Motion to Dismiss Granted in Bronx County
HPM&B recently obtained an order of dismissal of a case against a major municipal corporation and a neurological surgeon. Plaintiff alleged that defendants improperly performed a posterior thorac-lumbar fusion in 2008, which required plaintiff to undergo a second corrective surgery in 2009. Plaintiff’s counsel filed a Notice of Claim with the municipality’s comptroller’s office; not with the municipal corporation. Plaintiff’s counsel then filed a Complaint in the Supreme Court – Bronx County. After the statute of limitations expired, HPM&B moved to dismiss for failure to serve a proper Notice of Claim.

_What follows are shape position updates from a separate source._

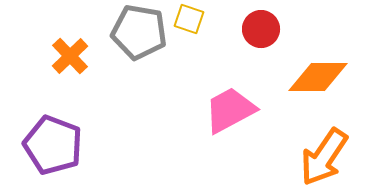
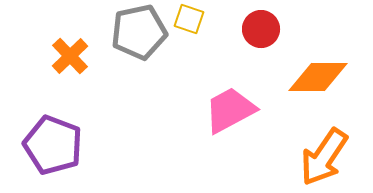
gray pentagon: rotated 22 degrees counterclockwise
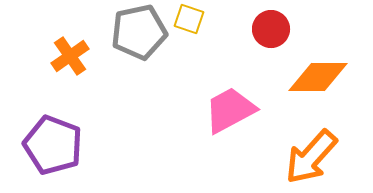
red circle: moved 10 px right
orange cross: rotated 9 degrees clockwise
orange arrow: moved 13 px left; rotated 8 degrees clockwise
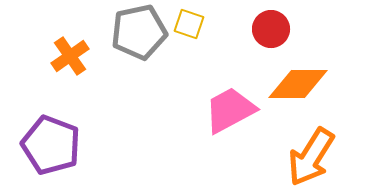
yellow square: moved 5 px down
orange diamond: moved 20 px left, 7 px down
purple pentagon: moved 2 px left
orange arrow: rotated 10 degrees counterclockwise
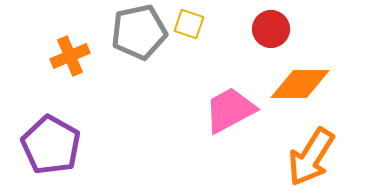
orange cross: rotated 12 degrees clockwise
orange diamond: moved 2 px right
purple pentagon: rotated 8 degrees clockwise
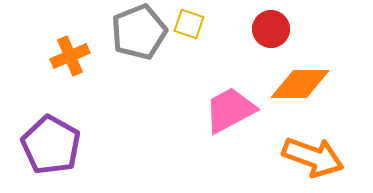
gray pentagon: rotated 10 degrees counterclockwise
orange arrow: moved 2 px right; rotated 102 degrees counterclockwise
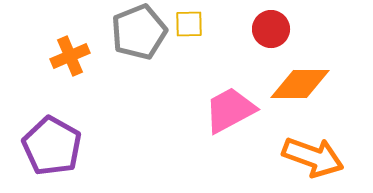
yellow square: rotated 20 degrees counterclockwise
purple pentagon: moved 1 px right, 1 px down
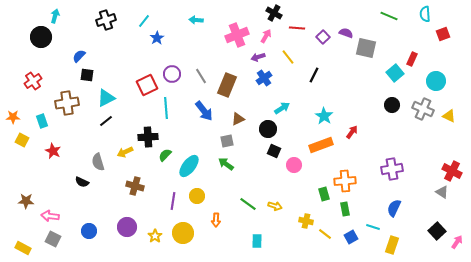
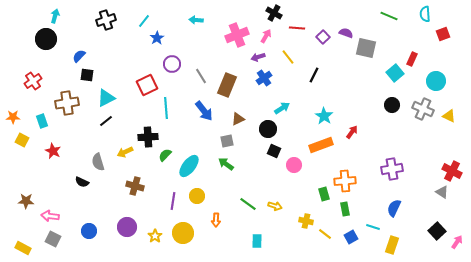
black circle at (41, 37): moved 5 px right, 2 px down
purple circle at (172, 74): moved 10 px up
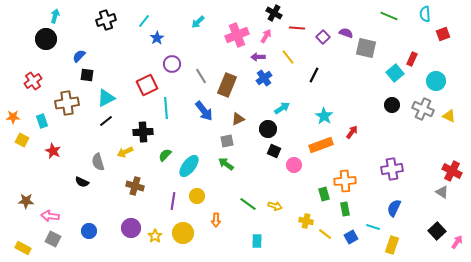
cyan arrow at (196, 20): moved 2 px right, 2 px down; rotated 48 degrees counterclockwise
purple arrow at (258, 57): rotated 16 degrees clockwise
black cross at (148, 137): moved 5 px left, 5 px up
purple circle at (127, 227): moved 4 px right, 1 px down
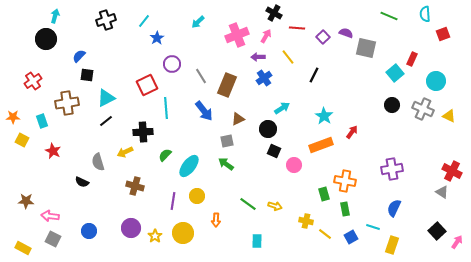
orange cross at (345, 181): rotated 15 degrees clockwise
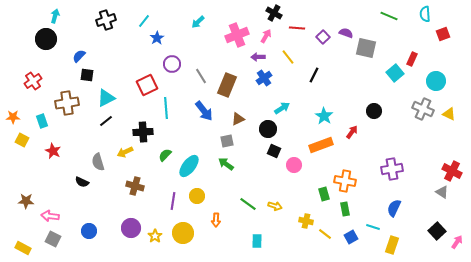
black circle at (392, 105): moved 18 px left, 6 px down
yellow triangle at (449, 116): moved 2 px up
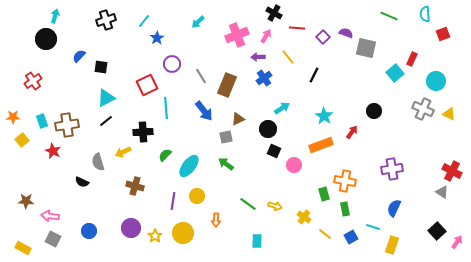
black square at (87, 75): moved 14 px right, 8 px up
brown cross at (67, 103): moved 22 px down
yellow square at (22, 140): rotated 24 degrees clockwise
gray square at (227, 141): moved 1 px left, 4 px up
yellow arrow at (125, 152): moved 2 px left
yellow cross at (306, 221): moved 2 px left, 4 px up; rotated 24 degrees clockwise
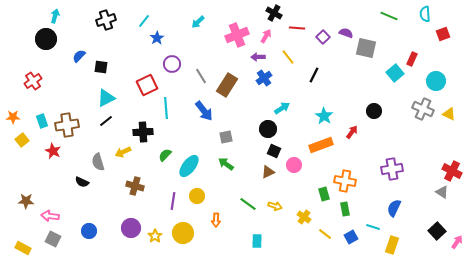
brown rectangle at (227, 85): rotated 10 degrees clockwise
brown triangle at (238, 119): moved 30 px right, 53 px down
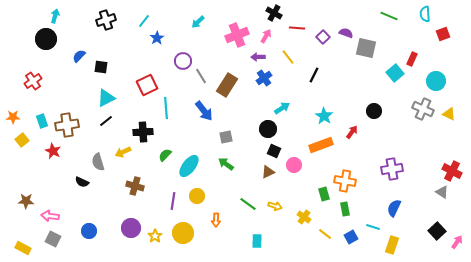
purple circle at (172, 64): moved 11 px right, 3 px up
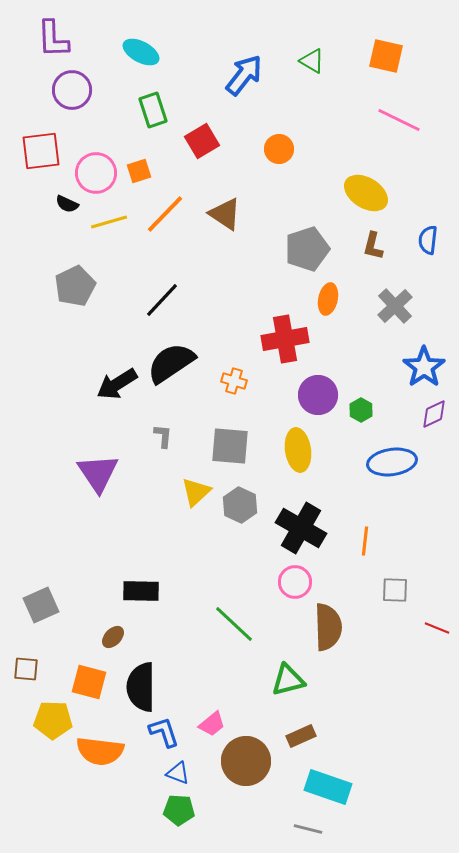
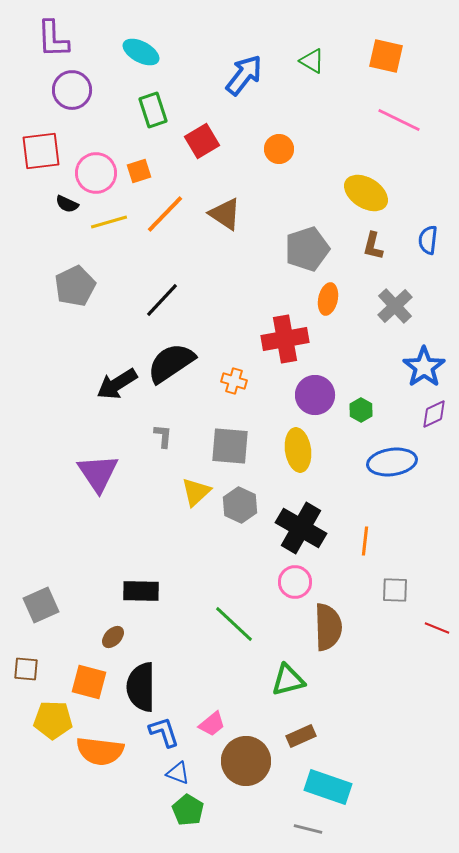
purple circle at (318, 395): moved 3 px left
green pentagon at (179, 810): moved 9 px right; rotated 28 degrees clockwise
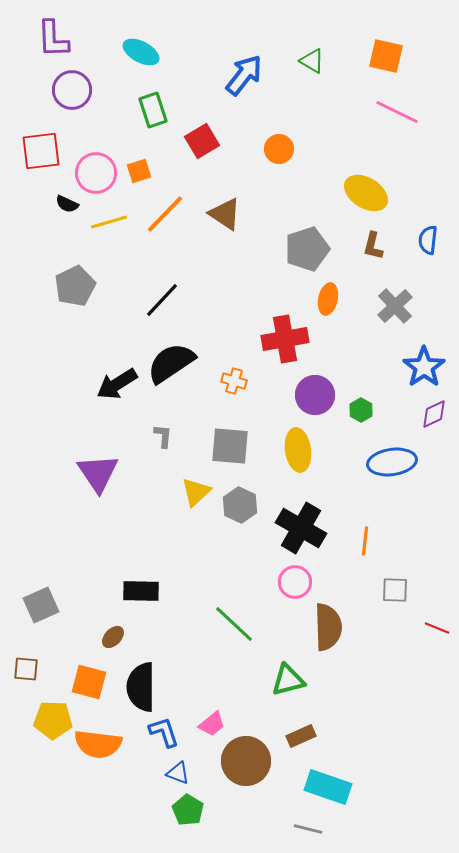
pink line at (399, 120): moved 2 px left, 8 px up
orange semicircle at (100, 751): moved 2 px left, 7 px up
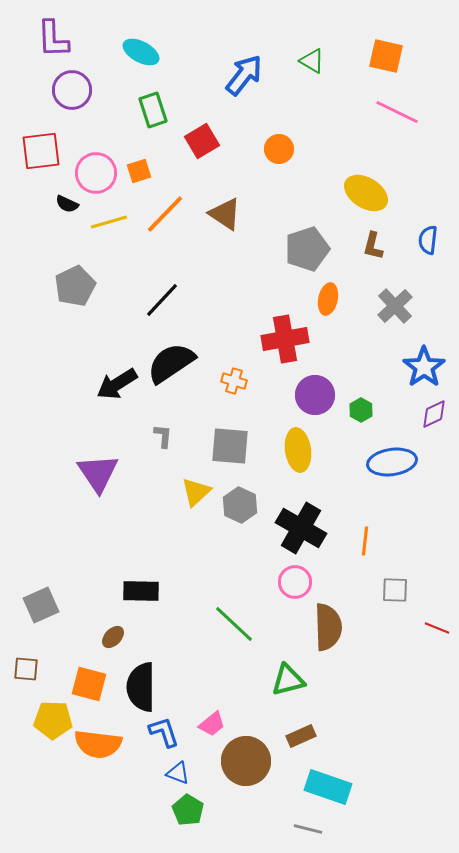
orange square at (89, 682): moved 2 px down
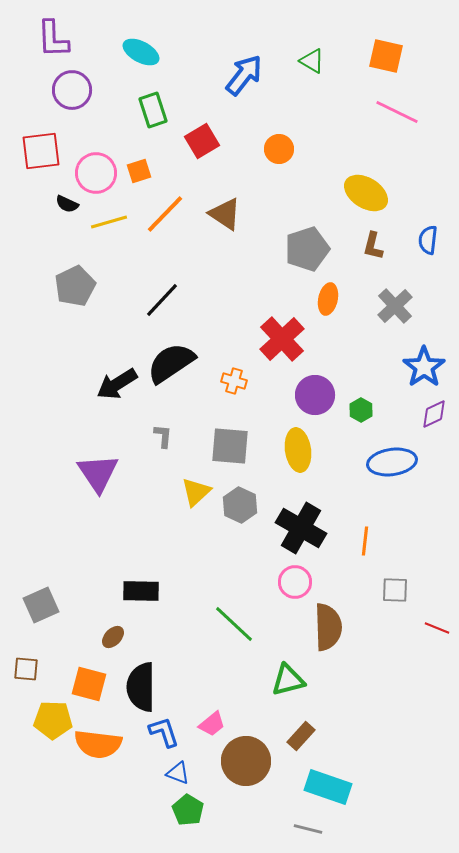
red cross at (285, 339): moved 3 px left; rotated 33 degrees counterclockwise
brown rectangle at (301, 736): rotated 24 degrees counterclockwise
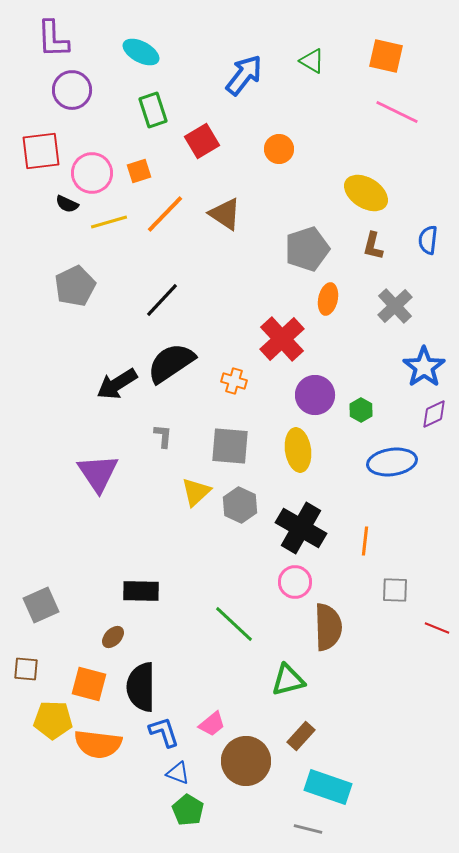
pink circle at (96, 173): moved 4 px left
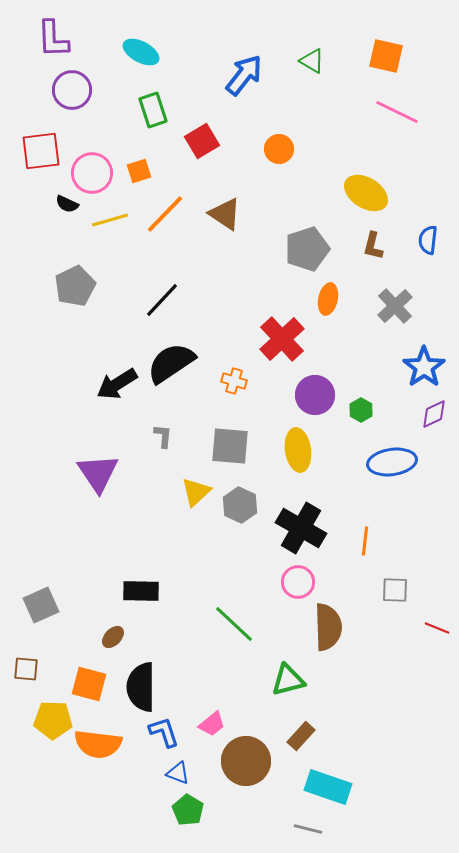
yellow line at (109, 222): moved 1 px right, 2 px up
pink circle at (295, 582): moved 3 px right
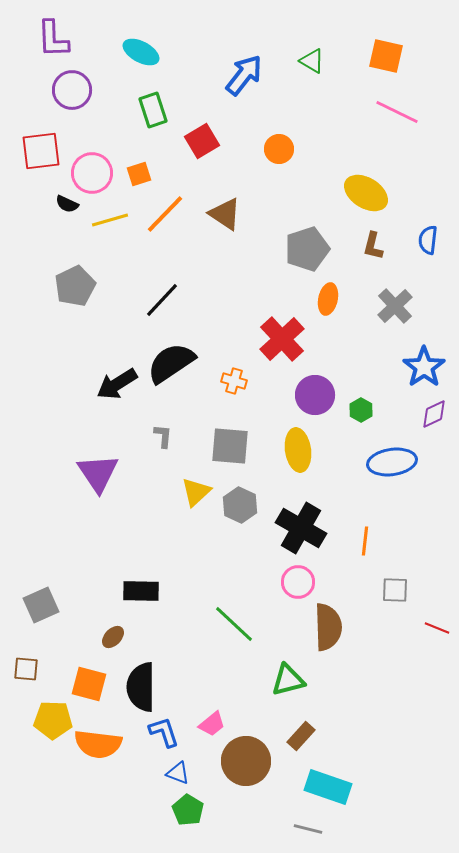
orange square at (139, 171): moved 3 px down
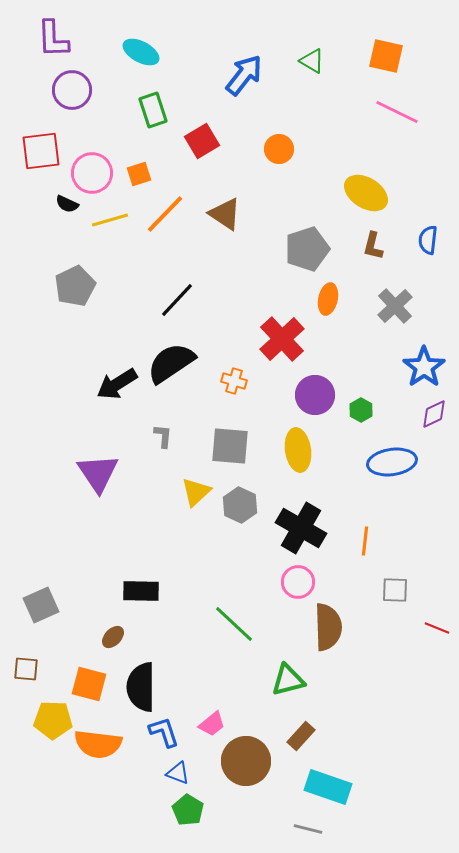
black line at (162, 300): moved 15 px right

The Supreme Court – Bronx County (J. McKeon) held, consistent with the Court of Appeals decision in Scantlebury v. N.Y. City Health & Hosps. Corp., 4 N.Y.3d 606, 609 (2005), that plaintiff’s service of the Notice of Claim on the Comptroller was a nullity. The Court observed that since the statute of limitations had expired, the Court was without authority to grant an application to extend the time to serve a Notice of Claim. In addition, the Court rejected plaintiff’s argument that since counsel for defendants received notice of the allegations in the Complaint (as opposed to actual receipt of the Notice of Claim) within 90 days of the accrual of plaintiff’s claim, plaintiff was excused from filing a Notice of Claim with the proper entity. Nor was the Court persuaded by plaintiff’s argument that the doctrine of equitable estoppel should apply because the Comptroller acknowledged receiving plaintiff’s Notice of Claim. Finally, the Court determined that the individual defendant, a neurological surgeon, was the municipal corporation’s employee for the purposes of a Notice of Claim.
The Defendants were represented by HPMB Partner Robert B. Gibson and Associate Jesse D. Capell.